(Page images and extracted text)
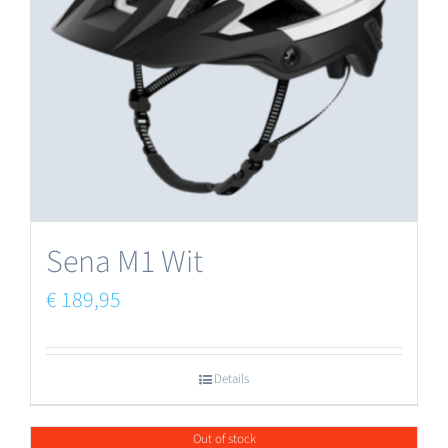
Sena M1 Wit
€
189,95
Details
Out of stock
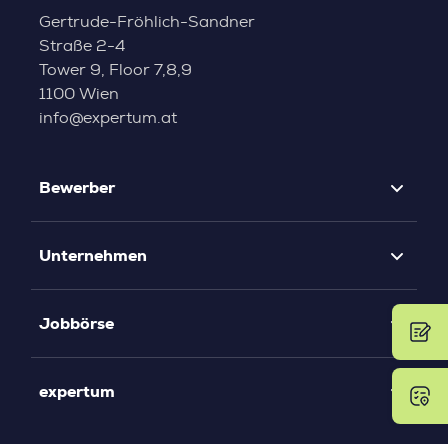
Gertrude-Fröhlich-Sandner
Straße 2-4
Tower 9, Floor 7,8,9
1100 Wien
info@expertum.at
Bewerber
Unternehmen
Jobbörse
expertum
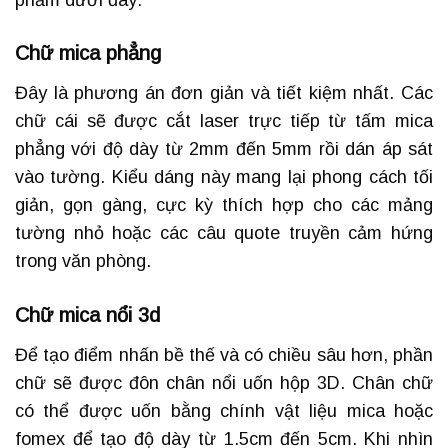
phẩm dưới đây:
Chữ mica phẳng
Đây là phương án đơn giản và tiết kiệm nhất. Các
chữ cái sẽ được cắt laser trực tiếp từ tấm mica
phẳng với độ dày từ 2mm đến 5mm rồi dán áp sát
vào tường. Kiểu dáng này mang lại phong cách tối
giản, gọn gàng, cực kỳ thích hợp cho các mảng
tường nhỏ hoặc các câu quote truyền cảm hứng
trong văn phòng.
Chữ mica nổi 3d
Để tạo điểm nhấn bề thế và có chiều sâu hơn, phần
chữ sẽ được đôn chân nổi uốn hộp 3D. Chân chữ
có thể được uốn bằng chính vật liệu mica hoặc
fomex để tạo độ dày từ 1.5cm đến 5cm. Khi nhìn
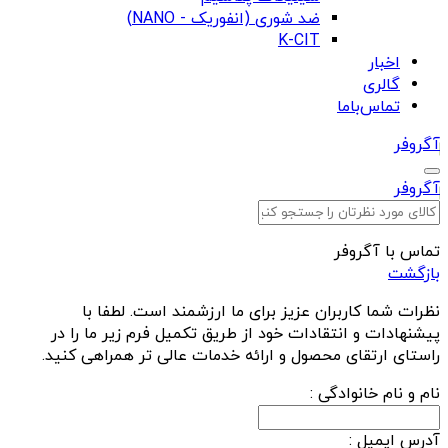
ضد شوری (انفوریک - NANO)
K-CIT
اخبار
گالری
تماس‌باما
آگروفر
آگروفر
تماس با آگروفر
بازگشت
نظرات شما کاربران عزیز برای ما ارزشمند است. لطفا با
پیشنهادات و انتقادات خود از طریق تکمیل فرم زیر ما را در
راستای ارتقای محصول و ارائه خدمات عالی تر همراهی کنید.
نام و نام خانوادگی :
آدرس ايميل :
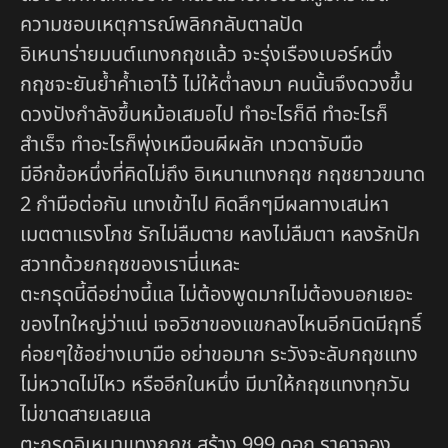
ความชอบเหตุการณ์พลิกกลับตาลปัด
อิเหนาร่ายมนต์แทงกฤชแล้ว จะรุ่งเรืองเบอร์หนึ่ง
กฤชจะยันย้ำค้ำเอาไว้ ไม่ให้ต่ำลงมา คนนั้นจึงดวงขึ้น
ดวงปังกำลังขึ้นหม้อเสมอไป ทำอะไรก็ดี ทำอะไรก็
สำเร็จ ทำอะไรก็พุ่งเหมือนผีผลัก เทวดาจับมือ
มีอีกข้อหนึ่งที่คิดไม่ถึง อิเหนาแทงกฤช กฤชยาวขนาด
2 กำมือต่อกัน แทงเข้าไป คิดลึกๆมีผลทางเสน่หา
เมตตาแรงโภช รักไม่ลืมตาย หลงไม่ลืมตา หลงรักปัก
สวาทด้วยกฤชของเรานี่แหละ
ตะกรุดนี้ดีอย่างนี้แล ไม่ต้องพูดมากไม่ต้องบอกเยอะ
ของไทใหญ่ว่าแน่ เจอวิชาของแขกลงไหนอีกนิดมีฤทธิ์
ค่อยๆใช้อย่างเบามือ อย่าขอมาก ระวังจะลับกฤชแทง
ไม่หวาดไม่ไหว หรืออีกในหนึ่ง มีมาให้กฤชแทงทุกวัน
ไม่ขาดสายเลยแล
ตะกรุดอิเหนาแทงกฤช สร้าง 999 ดอก ราคาจอง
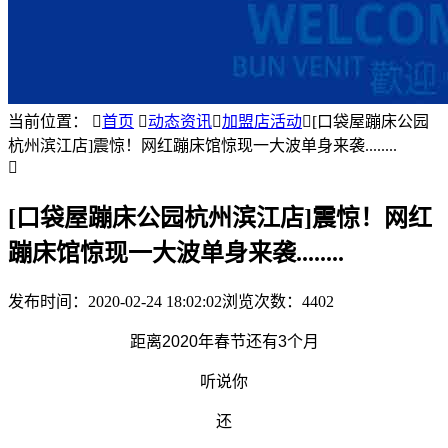
当前位置：

首页

动态资讯

加盟店活动

[口袋屋蹦床公园
杭州滨江店]震惊！网红蹦床馆惊现一大波单身来袭........

[口袋屋蹦床公园杭州滨江店]震惊！网红
蹦床馆惊现一大波单身来袭........
发布时间：
2020-02-24 18:02:02
浏览次数：4402
距离2020年春节还有3个月
听说你
还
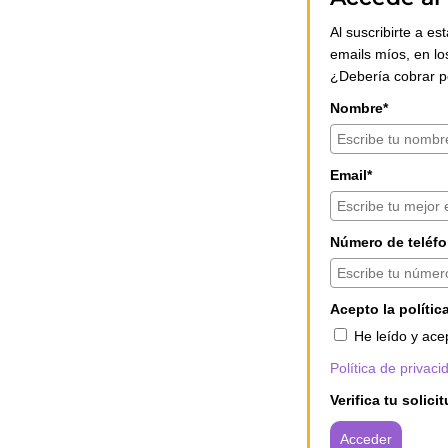
Al suscribirte a es
emails míos, en lo
¿Debería cobrar po
Nombre*
Email*
Número de teléfo
Acepto la polític
He leído y acep
Política de privaci
Verifica tu solici
Acceder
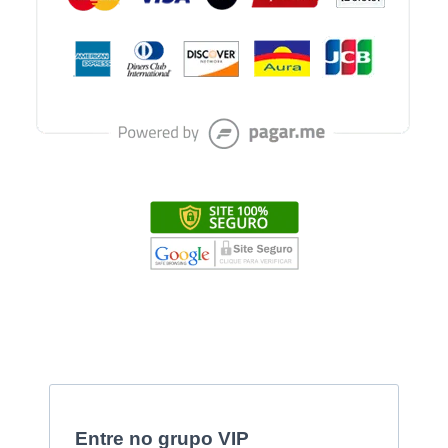
Entre no grupo VIP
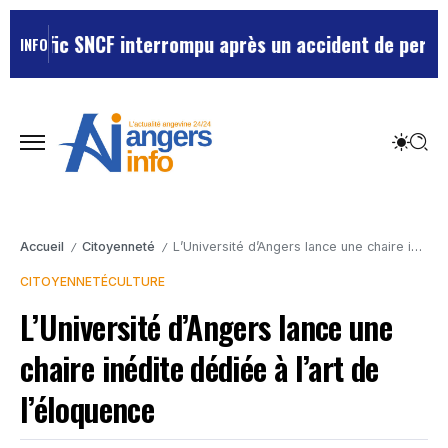
afic SNCF interrompu après un accident de personne
Vi
INFO
Accueil
Citoyenneté
L’Université d’Angers lance une chaire inédite dédiée à l’art de l’éloquence
/
/
CITOYENNETÉ
CULTURE
L’Université d’Angers lance une
chaire inédite dédiée à l’art de
l’éloquence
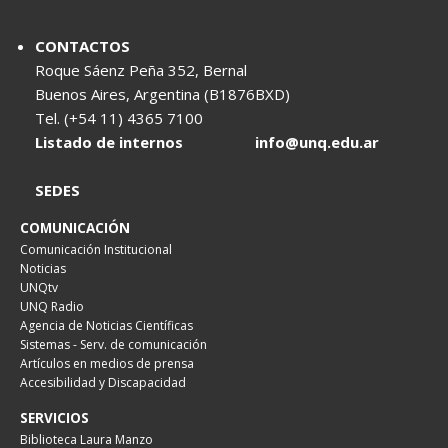
CONTACTOS
Roque Sáenz Peña 352, Bernal
Buenos Aires, Argentina (B1876BXD)
Tel. (+54 11) 4365 7100
Listado de internos
info@unq.edu.ar
SEDES
COMUNICACIÓN
Comunicación Institucional
Noticias
UNQtv
UNQ Radio
Agencia de Noticias Científicas
Sistemas - Serv. de comunicación
Artículos en medios de prensa
Accesibilidad y Discapacidad
SERVICIOS
Biblioteca Laura Manzo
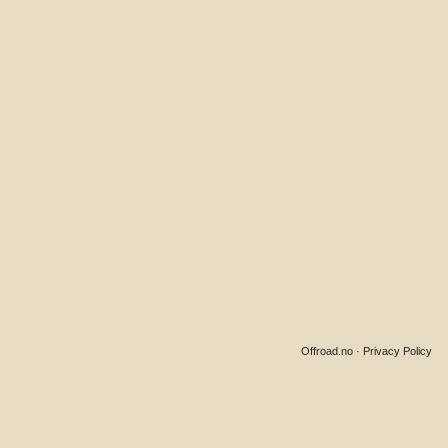
Offroad.no
·
Privacy Policy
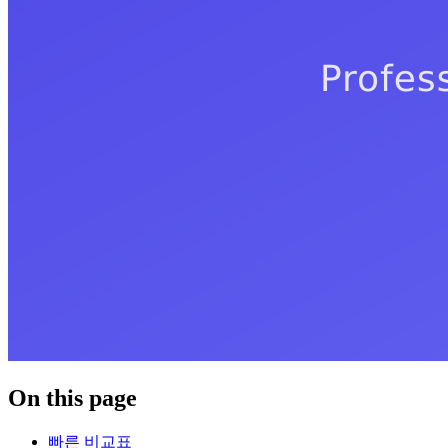
On this page
빠른 비교표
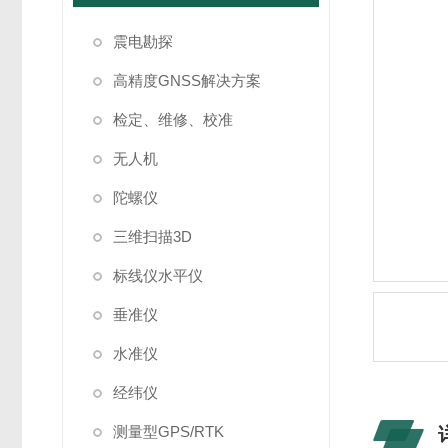
震电勘探
高精度GNSS解决方案
检定、维修、校准
无人机
陀螺仪
三维扫描3D
标线仪水平仪
垂准仪
水准仪
经纬仪
测量型GPS/RTK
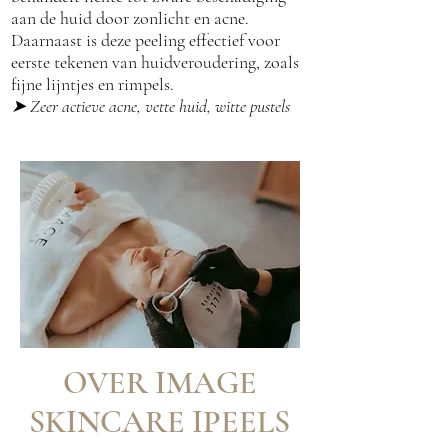
aan de huid door zonlicht en acne.
Daarnaast is deze peeling effectief voor
eerste tekenen van huidveroudering, zoals
fijne lijntjes en rimpels.
➤
Zeer actieve acne, vette huid, witte pustels
OVER IMAGE
SKINCARE IPEELS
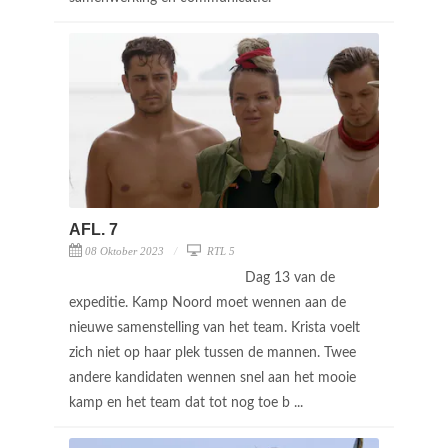
AFL. 7
08 Oktober 2023
RTL 5
Dag 13 van de
expeditie. Kamp Noord moet wennen aan de
nieuwe samenstelling van het team. Krista voelt
zich niet op haar plek tussen de mannen. Twee
andere kandidaten wennen snel aan het mooie
kamp en het team dat tot nog toe b ...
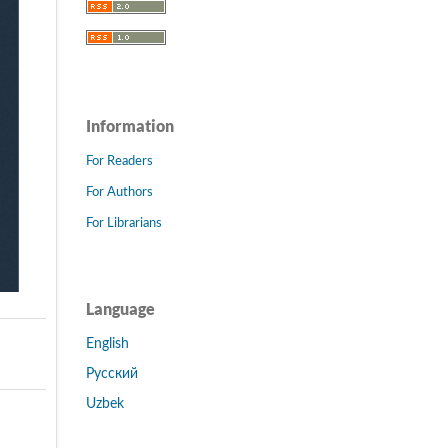
Information
For Readers
For Authors
For Librarians
Language
English
Русский
Uzbek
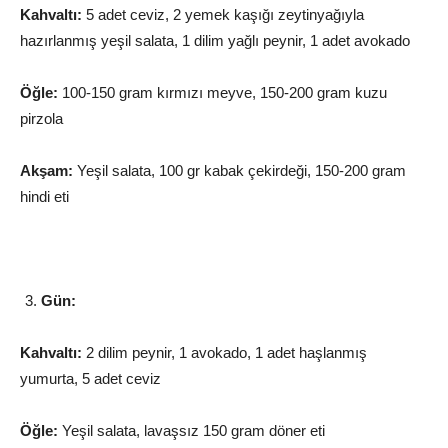
Kahvaltı:
5 adet ceviz, 2 yemek kaşığı zeytinyağıyla
hazırlanmış yeşil salata, 1 dilim yağlı peynir, 1 adet avokado
Öğle:
100-150 gram kırmızı meyve, 150-200 gram kuzu
pirzola
Akşam:
Yeşil salata, 100 gr kabak çekirdeği, 150-200 gram
hindi eti
Gün:
Kahvaltı:
2 dilim peynir, 1 avokado, 1 adet haşlanmış
yumurta, 5 adet ceviz
Öğle:
Yeşil salata, lavaşsız 150 gram döner eti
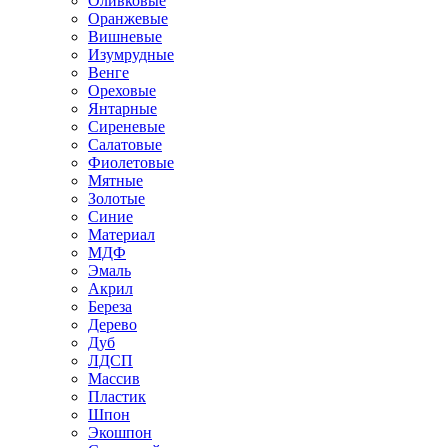
Оливковые
Оранжевые
Вишневые
Изумрудные
Венге
Ореховые
Янтарные
Сиреневые
Салатовые
Фиолетовые
Мятные
Золотые
Синие
Материал
МДФ
Эмаль
Акрил
Береза
Дерево
Дуб
ЛДСП
Массив
Пластик
Шпон
Экошпон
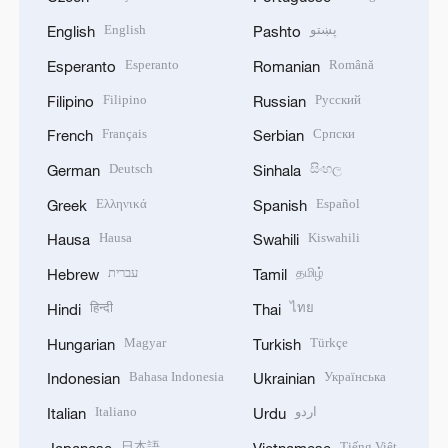
English
پښتو
English
Pashto
Esperanto
Română
Esperanto
Romanian
Filipino
Русский
Filipino
Russian
Français
Српски
French
Serbian
Deutsch
සිංහල
German
Sinhala
Ελληνικά
Español
Greek
Spanish
Hausa
Kiswahili
Hausa
Swahili
עברית
தமிழ்
Hebrew
Tamil
हिन्दी
ไทย
Hindi
Thai
Magyar
Türkçe
Hungarian
Turkish
Bahasa Indonesia
Українська
Indonesian
Ukrainian
Italiano
اردو
Italian
Urdu
日本語
Tiếng Việt
Japanese
Vietnamese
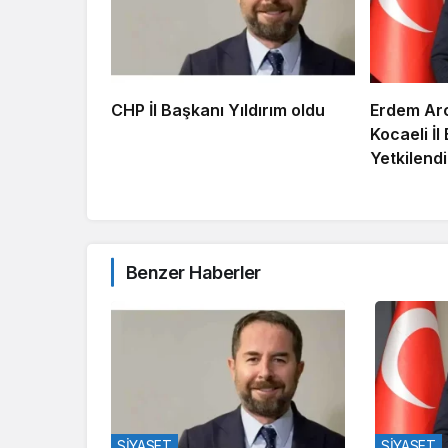
CHP İl Başkanı Yıldırım oldu
Erdem Arc
Kocaeli İl
Yetkilendir
Benzer Haberler
SİYASET
SİYASET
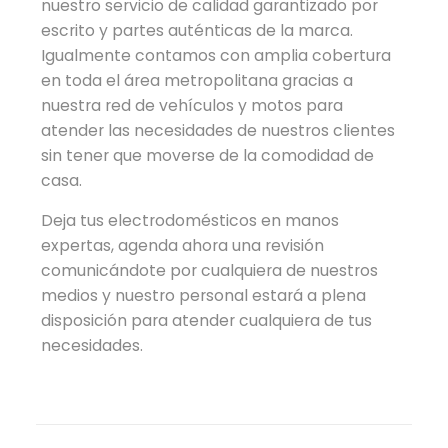
nuestro servicio de calidad garantizado por
escrito y partes auténticas de la marca.
Igualmente contamos con amplia cobertura
en toda el área metropolitana gracias a
nuestra red de vehículos y motos para
atender las necesidades de nuestros clientes
sin tener que moverse de la comodidad de
casa.
Deja tus electrodomésticos en manos
expertas, agenda ahora una revisión
comunicándote por cualquiera de nuestros
medios y nuestro personal estará a plena
disposición para atender cualquiera de tus
necesidades.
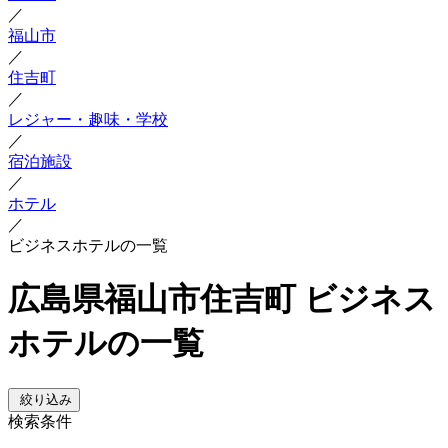
／
福山市
／
住吉町
／
レジャー・趣味・学校
／
宿泊施設
／
ホテル
／
ビジネスホテルの一覧
広島県福山市住吉町 ビジネス
ホテルの一覧
絞り込み
検索条件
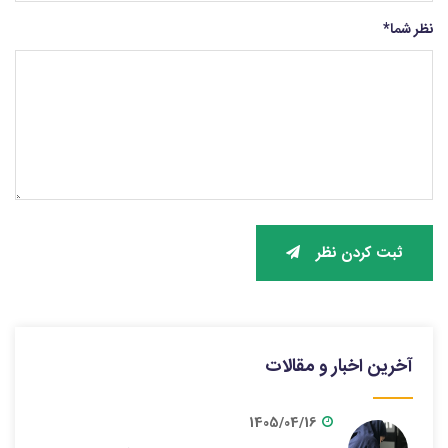
نظر شما
*
ثبت کردن نظر
آخرین اخبار و مقالات
1405/04/16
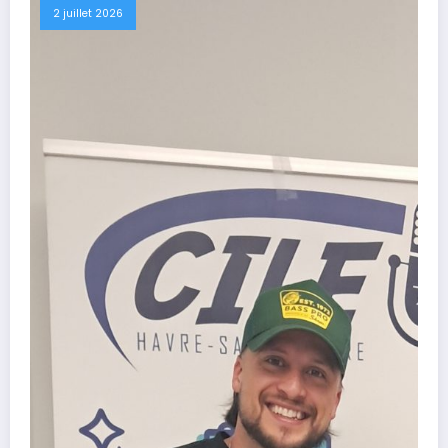
2 juillet 2026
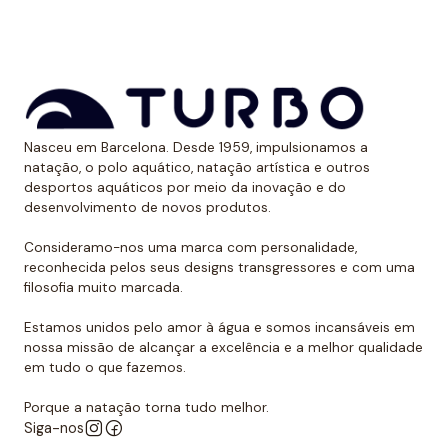
*Este item é de tamanho menor do que o normal, por
isso recomendamos ir um tamanho maior do que o
habitual. No caso de compará-lo com o fato de banho
Turbo com alças finas, sugerimos optar por um
Nasceu em Barcelona. Desde 1959, impulsionamos a
tamanho maior, já que são um pouco menores.
natação, o polo aquático, natação artística e outros
desportos aquáticos por meio da inovação e do
desenvolvimento de novos produtos.
Consideramo-nos uma marca com personalidade,
reconhecida pelos seus designs transgressores e com uma
filosofia muito marcada.
Estamos unidos pelo amor à água e somos incansáveis em
nossa missão de alcançar a excelência e a melhor qualidade
em tudo o que fazemos.
Porque a natação torna tudo melhor.
Siga-nos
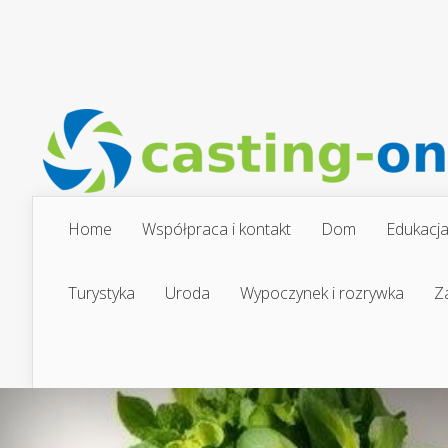
Home
Współpraca i kontakt
Dom
Edukacj
Turystyka
Uroda
Wypoczynek i rozrywka
Z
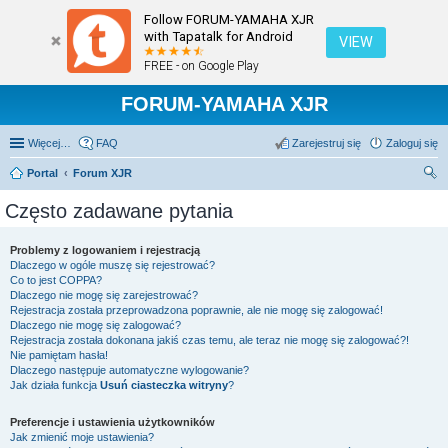
Follow FORUM-YAMAHA XJR
with Tapatalk for Android
VIEW
FREE - on Google Play
FORUM-YAMAHA XJR
Więcej…
FAQ
Zarejestruj się
Zaloguj się
Portal
Forum XJR
zu
Często zadawane pytania
kaj
Problemy z logowaniem i rejestracją
Dlaczego w ogóle muszę się rejestrować?
Co to jest COPPA?
Dlaczego nie mogę się zarejestrować?
Rejestracja została przeprowadzona poprawnie, ale nie mogę się zalogować!
Dlaczego nie mogę się zalogować?
Rejestracja została dokonana jakiś czas temu, ale teraz nie mogę się zalogować?!
Nie pamiętam hasła!
Dlaczego następuje automatyczne wylogowanie?
Jak działa funkcja
Usuń ciasteczka witryny
?
Preferencje i ustawienia użytkowników
Jak zmienić moje ustawienia?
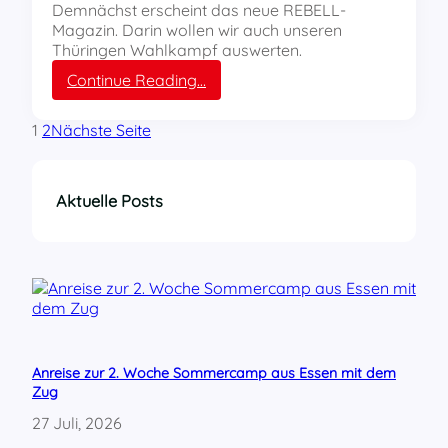
Demnächst erscheint das neue REBELL-
S
Magazin. Darin wollen wir auch unseren
c
Thüringen Wahlkampf auswerten.
h
u
:
Continue Reading…
l
E
e
u
1
2
Nächste Seite
i
r
n
e
E
E
r
i
Aktuelle Posts
f
n
u
d
r
r
t
ü
?
c
k
e
v
Anreise zur 2. Woche Sommercamp aus Essen mit dem
o
Zug
m
T
27 Juli, 2026
h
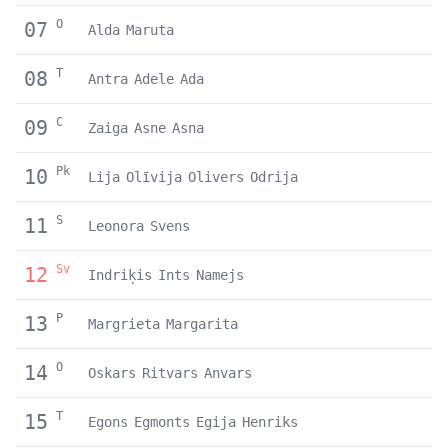
O
07
Alda
Maruta
T
08
Antra
Adele
Ada
C
09
Zaiga
Asne
Asna
Pk
10
Lija
Olīvija
Olivers
Odrija
S
11
Leonora
Svens
Sv
12
Indriķis
Ints
Namejs
P
13
Margrieta
Margarita
O
14
Oskars
Ritvars
Anvars
T
15
Egons
Egmonts
Egija
Henriks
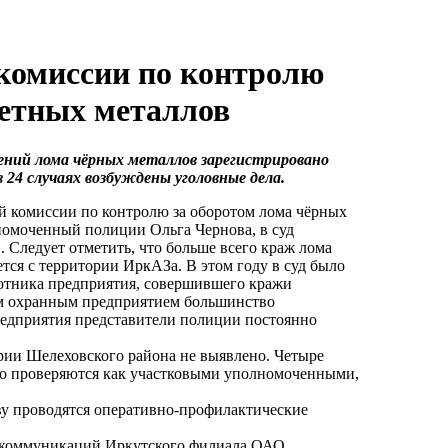
комиссии по контролю
ветных металлов
ений лома чёрных металлов зарегистрировано
в 24 случаях возбуждены уголовные дела.
й комиссии по контролю за оборотом лома чёрных
номоченный полиции Ольга Чернова, в суд
 Следует отметить, что больше всего краж лома
ется с территории ИркАЗа. В этом году в суд было
ботника предприятия, совершившего кражи
ым охранным предприятием большинство
редприятия представители полиции постоянно
рии Шелеховского района не выявлено. Четыре
рно проверяются как участковыми уполномоченными,
у проводятся оперативно-профилактические
лекоммуникаций Иркутского филиала ОАО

→ Task requirements: Looking at the data above, report how many of its lines include the word "ceviz". The number alone is the answer.

→ Your solution: 2